If the talks take place, the United States will insist the Taliban break ties with Al-Qaeda, end violence, and accept the Afghan constitution, including protection for women and minorities, the officials told reporters in a conference call.
"This is but the first step in what will be a long road," one U.S. official said.
The first formal meeting involving U.S. and Taliban representatives is scheduled to be later this week in Doha, the U.S. officials said. Talks between the Afghan government and the Taliban are expected to take place a few days after that, they said.
U.S. officials said the level of trust between the Afghan government and the Taliban was low, and played down expectations that the talks would quickly lead to peace. The talks were likely to be subject to reversals and could take many years, one official said.
"Peace is not at hand," the official said.
U.S. officials said the goal was to ensure that Afghanistan does not remain a haven for terrorism and to defeat Al-Qaeda.
The talks will be conducted on the Taliban side by its political commission, with the authorization of Taliban leader Mullah Mohammed Omar, a U.S. official said. The commission would also represent the Al-Qaeda-linked Haqqani network, which is considered the United States' deadliest foe in Afghanistan.
Officials said they expect detainee exchanges to be on the agenda. The United States will ask for the safe return of U.S. Sergeant Bowe Bergdahl, who has been a prisoner since June 2009, the officials said. He is thought to be being held by Taliban militants in northwestern Pakistan.
The first U.S.-Taliban meeting is expected to be an exchange of agenda, followed by another meeting a week or two later to discuss next steps, the U.S. officials said.
The planned talks follow discussions between President Barack Obama and Afghan President Hamid Karzai in January, officials added.
The announcement came on the same day that the Taliban opened their long-delayed office in the Qatari capital of Doha.
Taliban official Mohammed Naeem announced the opening of the office in a press conference in Doha.

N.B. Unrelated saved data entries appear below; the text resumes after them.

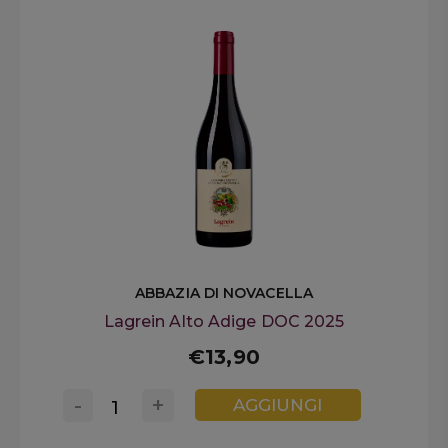
ABBAZIA DI NOVACELLA
Lagrein Alto Adige DOC 2025
€13,90
-
+
AGGIUNGI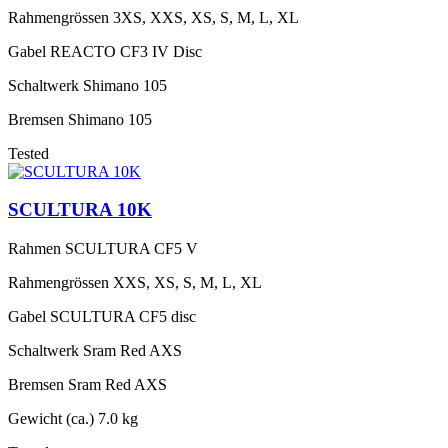
Rahmengrössen
3XS, XXS, XS, S, M, L, XL
Gabel
REACTO CF3 IV Disc
Schaltwerk
Shimano 105
Bremsen
Shimano 105
Tested
SCULTURA 10K
Rahmen
SCULTURA CF5 V
Rahmengrössen
XXS, XS, S, M, L, XL
Gabel
SCULTURA CF5 disc
Schaltwerk
Sram Red AXS
Bremsen
Sram Red AXS
Gewicht (ca.)
7.0 kg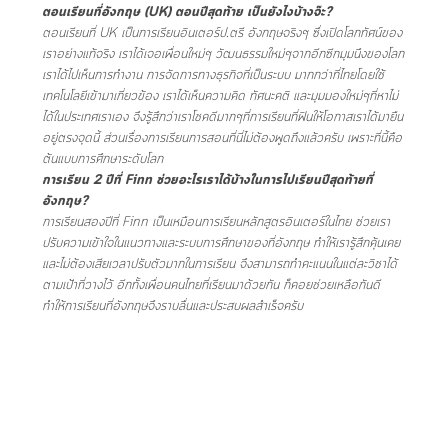
ตอนเรียนที่อังกฤษ (UK) ตอนปีสุดท้าย เป็นยังไงบ้างจ๊ะ?
ตอนเรียนที่ UK เป็นการเรียนอินเตอร์ป.ตรี อังกฤษจริงๆ ซึ่งเปิดโลกทัศน์ของ
เราอย่างแท้จริง เราได้เจอเพื่อนใหม่ๆ วัฒนธรรมใหม่ๆจากอีกซีกมุมนึงของโลก
เราได้ไปเห็นการทำงาน การจัดการทางธุรกิจที่เป็นระบบ มากกว่าที่ไทยโดยใช้
เทคโนโลยีเข้ามาเกี่ยวข้อง เราได้เห็นความคิด ทัศนะคติ และมุมมองใหม่ๆที่หาไม่
ได้ในประเทศเราเอง จึงรู้สึกว่าเราโชคดีมากๆที่การเรียนที่ฟินให้โอกาสเราได้มายืน
อยู่ตรงจุดนี้ ส่วนเรื่องการเรียนการสอนที่นี่ไม่ต้องพูดถึงแล้วครับ เพราะที่นี้คือ
ต้นแบบการศึกษาระดับโลก
การเรียน 2 ปีที่ Finn ช่วยอะไรเราได้บ้างในการไปเรียนปีสุดท้ายที่
อังกฤษ?
การเรียนสองปีที่ Finn เป็นเหมือนการเรียนหลักสูตรอินเตอร์ในไทย ช่วยเรา
ปรับความเข้าใจในแนวทางและระบบการศึกษาของที่อังกฤษ ทำให้เรารู้สึกคุ้นเคย
และไม่ต้องเสียเวลาปรับตัวมากในการเรียน จึงสามารถทำคะแนนในแต่ละวิชาได้
ตามเป้าที่วางไว้ อีกทั้งเพื่อนคนไทยที่เรียนมาด้วยกัน ก็คอยช่วยเหลือกันดี
ทำให้การเรียนที่อังกฤษจึงราบลื่นและประสบผลสำเร็จครับ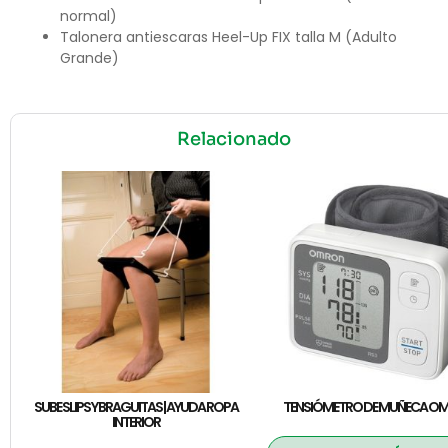
normal)
Talonera antiescaras Heel-Up FIX talla M (Adulto
Grande)
Relacionado
SUBE SLIPS Y BRAGUITAS | AYUDA ROPA
TENSIÓMETRO DE MUÑECA O
INTERIOR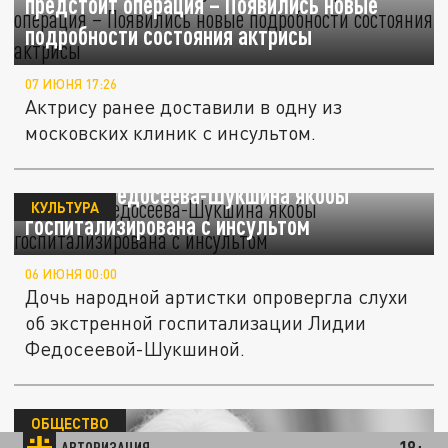
предстоит операция – Появились новые
подробности состояния актрисы
07 ИЮНЯ 17:26
Актрису ранее доставили в одну из
московских клиник с инсультом.
Актриса Федосеева-Шукшина якобы
КУЛЬТУРА
госпитализирована с инсультом
06 ИЮНЯ 00:00
Дочь народной артистки опровергла слухи
об экстренной госпитализации Лидии
Федосеевой-Шукшиной.
ОБЩЕСТВО
18+
АВТОРИЗАЦИЯ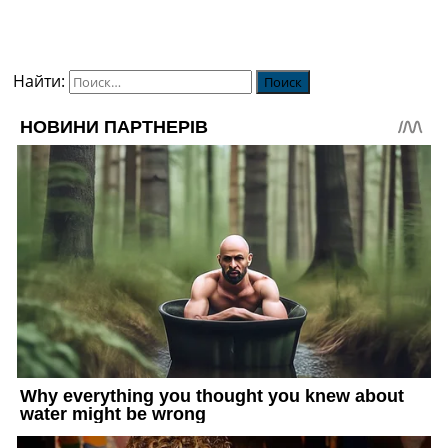
Найти: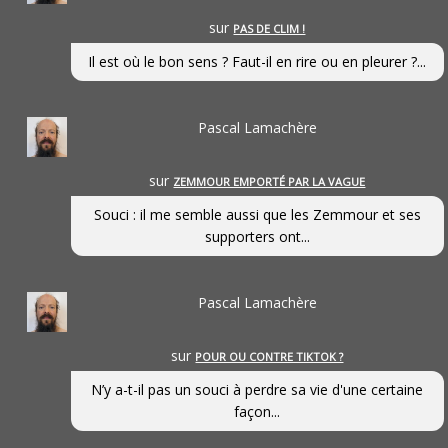
sur
PAS DE CLIM !
Il est où le bon sens ? Faut-il en rire ou en pleurer ?...
Pascal Lamachère
sur
ZEMMOUR EMPORTÉ PAR LA VAGUE
Souci : il me semble aussi que les Zemmour et ses
supporters ont...
Pascal Lamachère
sur
POUR OU CONTRE TIKTOK ?
N’y a-t-il pas un souci à perdre sa vie d'une certaine
façon...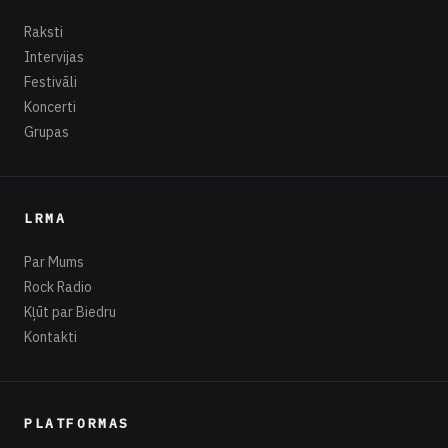
Raksti
Intervijas
Festivāli
Koncerti
Grupas
LRMA
Par Mums
Rock Radio
Kļūt par Biedru
Kontakti
PLATFORMAS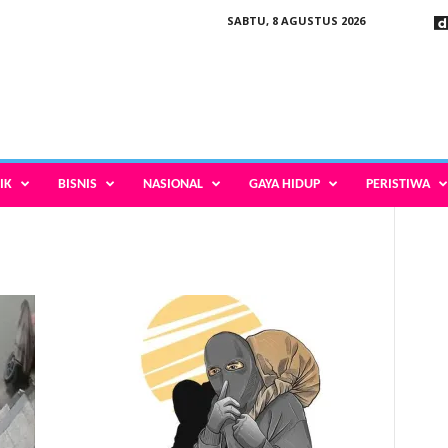
SABTU, 8 AGUSTUS 2026
IK
BISNIS
NASIONAL
GAYA HIDUP
PERISTIWA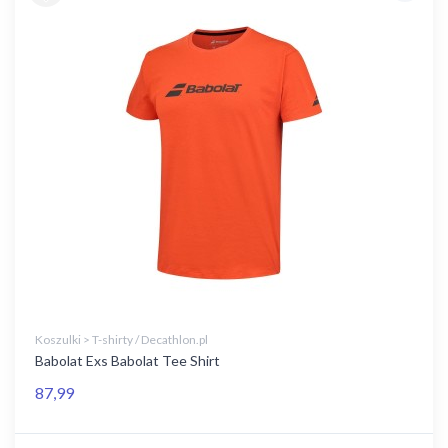
Koszulki > T-shirty / Decathlon.pl
Babolat Exs Babolat Tee Shirt
87,99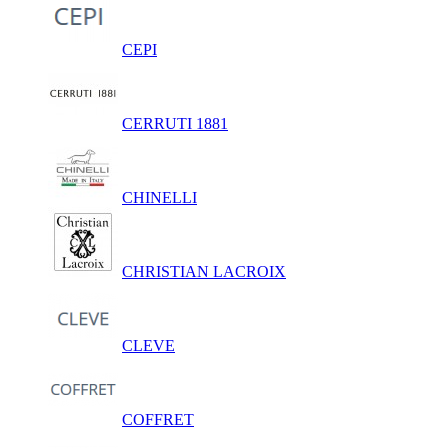
CEPI
CERRUTI 1881
CHINELLI
CHRISTIAN LACROIX
CLEVE
COFFRET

In a move that may anger the Afghan government, the white Taliban flag was at his side, and a large sign behind him proclaimed the office of the "Islamic Emirate of Afghanistan", the name the Taliban used during their brief national rule in the 1990s.
Both events may have been timed to coincide with a ceremony on Tuesday to mark the beginning of the final phase of security transition from the U.S.-led coalition to the Afghan state.
Fear is mounting that Afghanistan could fall into chaos following the pullout of most NATO combat troops by the end of 2014. A presidential election is also due that year.
NATO and its partners are training Afghanistan's 352,000-strong security forces, though questions remain over how ready they are to tackle the insurgency on their own.